Hint: Heisenberg’s uncertainty principle states that the position and momentum of a particle cannot be determined simultaneously with precision. Mathematically, it is expressed as $\mathrm{\Delta }x\cdot \mathrm{\Delta }{p}_x⩾{\displaystyle \frac{h}{4\pi }}$. Here, $\mathrm{\Delta }x$ is the uncertainty in position and $\mathrm{\Delta }{p}_x$ is the uncertainty in momentum.

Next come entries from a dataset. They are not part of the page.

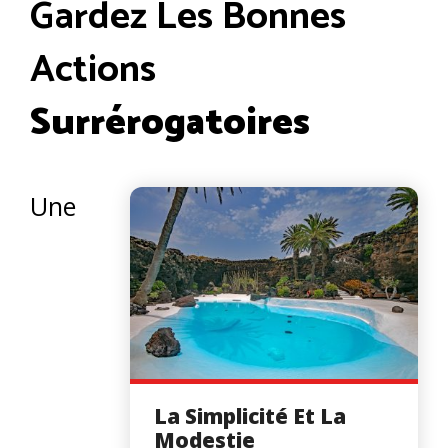
Gardez Les Bonnes
Actions
Surrérogatoires
Une
La Simplicité Et La
Modestie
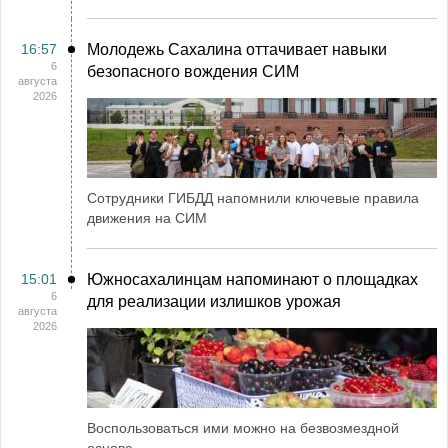
16:57
Молодежь Сахалина оттачивает навыки
6
безопасного вождения СИМ
августа
2026
Сотрудники ГИБДД напомнили ключевые правила
движения на СИМ
15:01
Южносахалинцам напоминают о площадках
6
для реализации излишков урожая
августа
2026
Воспользоваться ими можно на безвозмездной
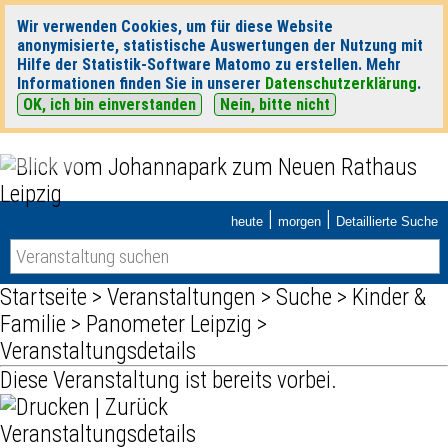
Wir verwenden Cookies, um für diese Website
anonymisierte, statistische Auswertungen der Nutzung mit
Hilfe der Statistik-Software Matomo zu erstellen. Mehr
Informationen finden Sie in unserer
Datenschutzerklärung
.
OK, ich bin einverstanden
Nein, bitte nicht
|
|
heute
morgen
Detaillierte Suche
Startseite
>
Veranstaltungen
>
Suche
>
Kinder &
Familie
>
Panometer Leipzig
>
Veranstaltungsdetails
Diese Veranstaltung ist bereits vorbei.
|
Zurück
Veranstaltungsdetails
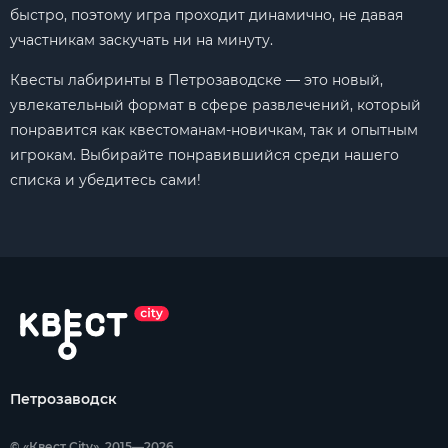
быстро, поэтому игра проходит динамично, не давая
участникам заскучать ни на минуту.
Квесты лабиринты в Петрозаводске — это новый,
увлекательный формат в сфере развлечений, который
понравится как квестоманам-новичкам, так и опытным
игрокам. Выбирайте понравившийся среди нашего
списка и убедитесь сами!
Петрозаводск
© «Квест City», 2015—2026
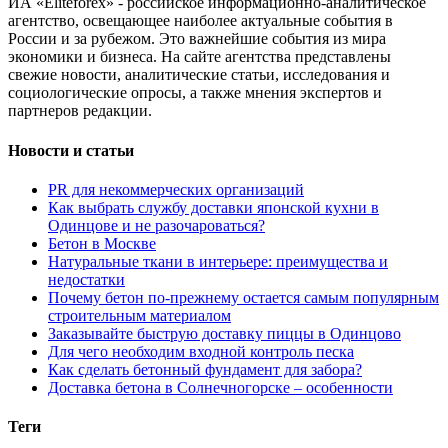
ИА «Eliteforex» - российское информационно-аналитическое
агентство, освещающее наиболее актуальные события в
России и за рубежом. Это важнейшие события из мира
экономики и бизнеса. На сайте агентства представлены
свежие новости, аналитические статьи, исследования и
социологические опросы, а также мнения экспертов и
партнеров редакции.
Новости и статьи
PR для некоммерческих организаций
Как выбрать службу доставки японской кухни в
Одинцове и не разочароваться?
Бетон в Москве
Натуральные ткани в интерьере: преимущества и
недостатки
Почему бетон по-прежнему остается самым популярным
строительным материалом
Заказывайте быструю доставку пиццы в Одинцово
Для чего необходим входной контроль песка
Как сделать бетонный фундамент для забора?
Доставка бетона в Солнечногорске – особенности
Теги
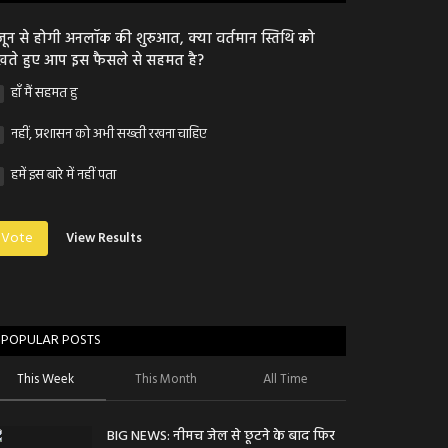
जून से होगी अनलॉक की शुरुआत, क्या वर्तमान स्तिथि को
खते हुए आप इस फैसले से सहमत है?
हाँ मैं सहमत हु
नहीं, प्रशासन को अभी सख्ती रखना चाहिए
हमें इस बारे में नहीं पता
Vote
View Results
POPULAR POSTS
This Week
This Month
All Time
BIG NEWS: नीमच जेल से छूटने के बाद फिर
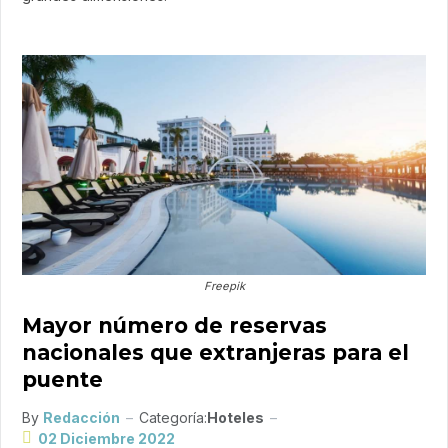
Freepik
Mayor número de reservas
nacionales que extranjeras para el
puente
By
Redacción
Categoría:
Hoteles
02 Diciembre 2022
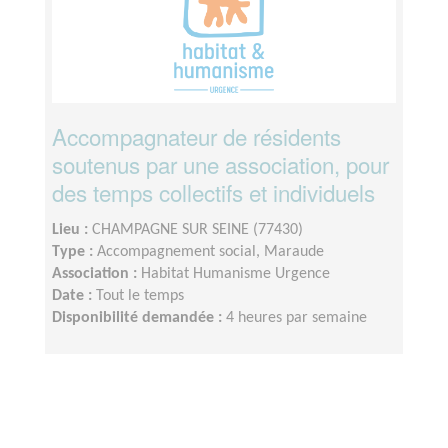
Accompagnateur de résidents
soutenus par une association, pour
des temps collectifs et individuels
Lieu :
CHAMPAGNE SUR SEINE (77430)
Type :
Accompagnement social, Maraude
Association :
Habitat Humanisme Urgence
Date :
Tout le temps
Disponibilité demandée :
4 heures par semaine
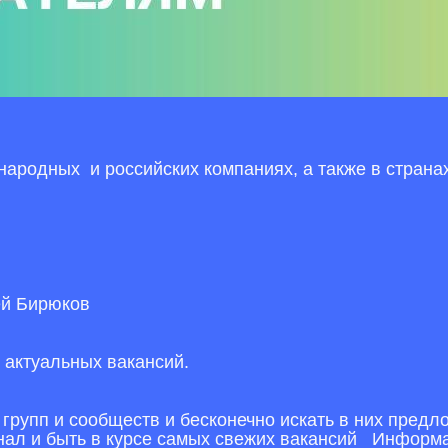
народных и российских компаниях, а также в страна
ей Бирюков
 актуальных вакансий.
рупп и сообществ и бесконечно искать в них предл
нал и быть в курсе самых свежих вакансий Информа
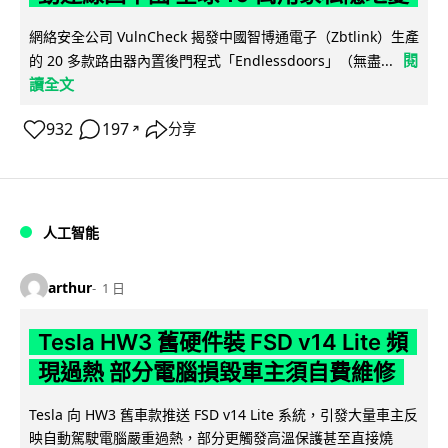
網絡安全公司 VulnCheck 揭發中國智博通電子（Zbtlink）生產
閱
的 20 多款路由器內置後門程式「Endlessdoors」（無盡...
讀全文
932
197
分享
↗
人工智能
arthur
1 日
Tesla HW3 舊硬件裝 FSD v14 Lite 頻
現過熱 部分電腦損毀車主須自費維修
Tesla 向 HW3 舊車款推送 FSD v14 Lite 系統，引發大量車主反
映自動駕駛電腦嚴重過熱，部分更觸發高溫保護甚至直接燒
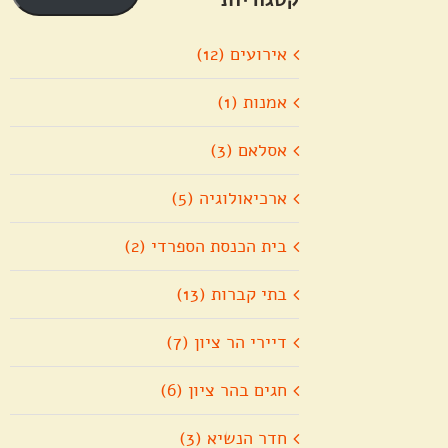
אירועים (12)
אמנות (1)
אסלאם (3)
ארכיאולוגיה (5)
בית הכנסת הספרדי (2)
בתי קברות (13)
דיירי הר ציון (7)
חגים בהר ציון (6)
חדר הנשיא (3)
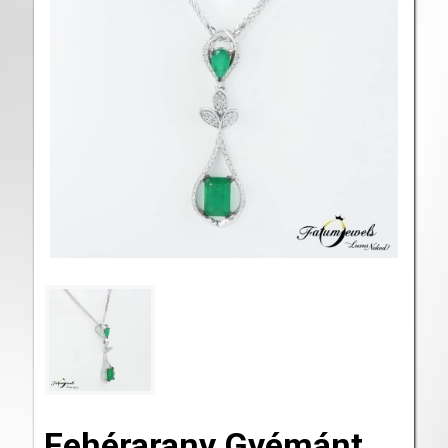
Fehérarany Gyémánt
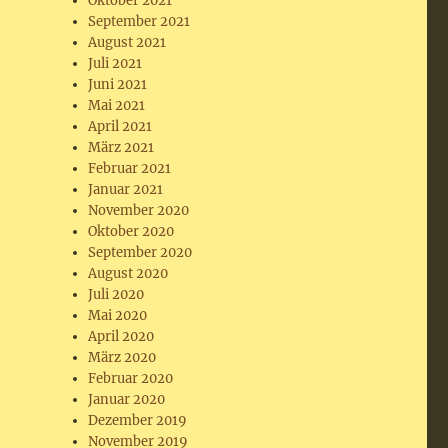
Oktober 2021
September 2021
August 2021
Juli 2021
Juni 2021
Mai 2021
April 2021
März 2021
Februar 2021
Januar 2021
November 2020
Oktober 2020
September 2020
August 2020
Juli 2020
Mai 2020
April 2020
März 2020
Februar 2020
Januar 2020
Dezember 2019
November 2019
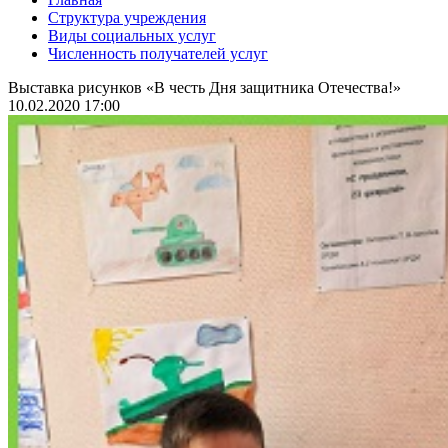
Структура учреждения
Виды социальных услуг
Численность получателей услуг
Выставка рисунков «В честь Дня защитника Отечества!»
10.02.2020 17:00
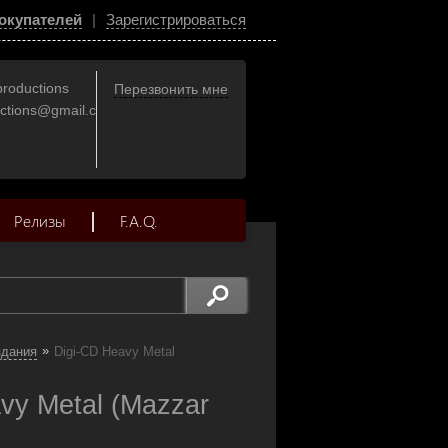
окупателей
|
Зарегистрироваться
productions
Перезвонить мне
uctions@gmail.com
Релизы
F.A.Q.
»
здания
Digi-CD Heavy Metal
avy Metal (Mazzar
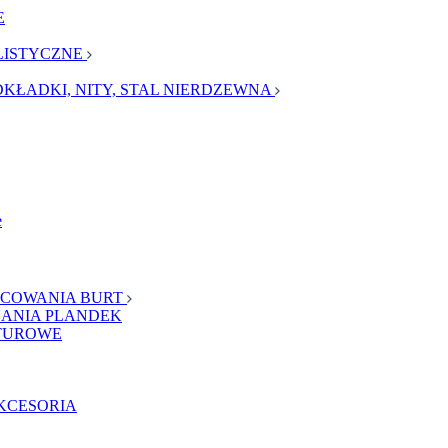
E
LISTYCZNE
DKŁADKI, NITY, STAL NIERDZEWNA
e
OCOWANIA BURT
NANIA PLANDEK
NTUROWE
AKCESORIA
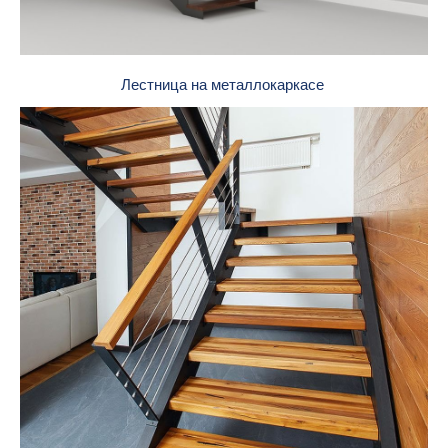
Лестница на металлокаркасе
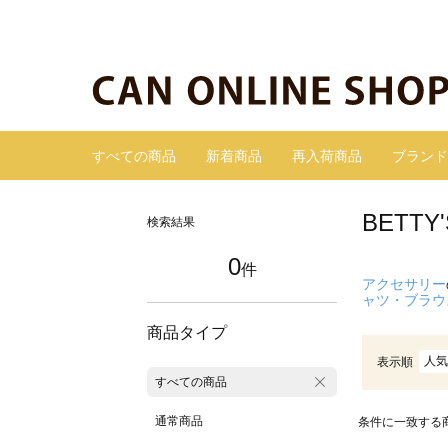
すべての商品
新着商品
再入荷商品
ブランド
BETT
検索結果
0
件
アクセサリー
ャツ・ブラウ
商品タイプ
人気
表示順
すべての商品
通常商品
条件に一致する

Complete step by step solution:
We know that the Heisenberg’s uncertainty principle is mathematically expressed as,
$\mathrm{\Delta }x\cdot \mathrm{\Delta }{p}_x⩾{\displaystyle \frac{h}{4\pi }}$ or $\mathrm{\Delta }x\cdot \mathrm{\Delta }p={\displaystyle \frac{h}{4\pi }}$
where $\mathrm{\Delta }x$ is the uncertainty in position,
             $\mathrm{\Delta }{p}_x$ is the uncertainty in momentum,
             $h$ is the Planck’s constant.
We are given that the uncertainty in position and momentum are equal. Thus,
$\mathrm{\Delta }x=\mathrm{\Delta }{p}_x$
We know that the momentum of a particle is the product of the mass of the particle and the velocity with which the particle is moving. Thus,
$\mathrm{\Delta }p=m\mathrm{\Delta }v$
where $\mathrm{\Delta }{p}_x$ is the uncertainty in momentum,
             $m$ is the mass of the particle,
             $\mathrm{\Delta }v$ is the velocity of the particle.
Thus, the mathematical expression for Heisenberg’s uncertainty principle is,
$\mathrm{\Delta }x\cdot m\mathrm{\Delta }v={\displaystyle \frac{h}{4\pi }}$
We are given that the uncertainty in position and momentum are equal. Thus,
$\mathrm{\Delta }x=m\mathrm{\Delta }v$
Thus, the mathematical expression for Heisenberg’s uncertainty principle is,
$m\mathrm{\Delta }v\cdot m\mathrm{\Delta }v={\displaystyle \frac{h}{4\pi }}$
$\mathrm{\Delta }{v}^2={\displaystyle \frac{h}{m^{2}4\pi }}$
Take the square root on both sides of the equation. Thus,
$\mathrm{\Delta }{v}^2={\displaystyle \frac{1}{2m}}\sqrt{{\displaystyle \frac{h}{\pi }}}$
Thus, the uncertainty in velocity is ${\displaystyle \frac{1}{2m}}\sqrt{{\displaystyle \frac{h}{\pi }}}$.
Thus, if uncertainty in position and momentum are equal then uncertainty in velocity is ${\displaystyle \frac{1}{2m}}\sqrt{{\displaystyle \frac{h}{\pi }}}$.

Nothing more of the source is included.